[PROVIDED RECORDS]
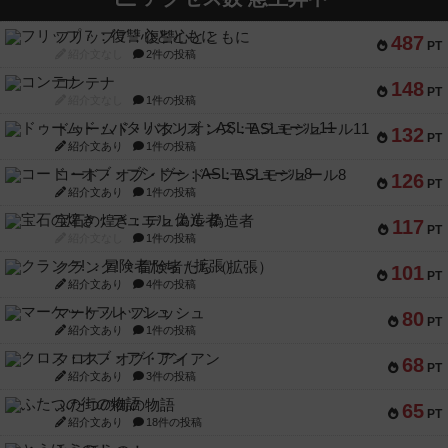
フリップ７：復讐心とともに
487
PT
紹介文なし
2件の投稿
コンテナ
148
PT
紹介文なし
1件の投稿
ドゥームド・バタリオンズ：ASLモジュール11
132
PT
紹介文あり
1件の投稿
コード・オブ・ブシドー：ASLモジュール8
126
PT
紹介文あり
1件の投稿
宝石の煌き：デュエル 偽造者
117
PT
紹介文なし
1件の投稿
クランク! ：冒険者たち（拡張）
101
PT
紹介文あり
4件の投稿
マーケットフレッシュ
80
PT
紹介文あり
1件の投稿
クロス・オブ・アイアン
68
PT
紹介文あり
3件の投稿
ふたつの街の物語
65
PT
紹介文あり
18件の投稿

[TASK] Give the entries above again word for word, without the pictures.

[WRITTEN SOLUTION]
フリップ７：復讐心とともに
487
PT
紹介文なし
2件の投稿
コンテナ
148
PT
紹介文なし
1件の投稿
ドゥームド・バタリオンズ：ASLモジュール11
132
PT
紹介文あり
1件の投稿
コード・オブ・ブシドー：ASLモジュール8
126
PT
紹介文あり
1件の投稿
宝石の煌き：デュエル 偽造者
117
PT
紹介文なし
1件の投稿
クランク! ：冒険者たち（拡張）
101
PT
紹介文あり
4件の投稿
マーケットフレッシュ
80
PT
紹介文あり
1件の投稿
クロス・オブ・アイアン
68
PT
紹介文あり
3件の投稿
ふたつの街の物語
65
PT
紹介文あり
18件の投稿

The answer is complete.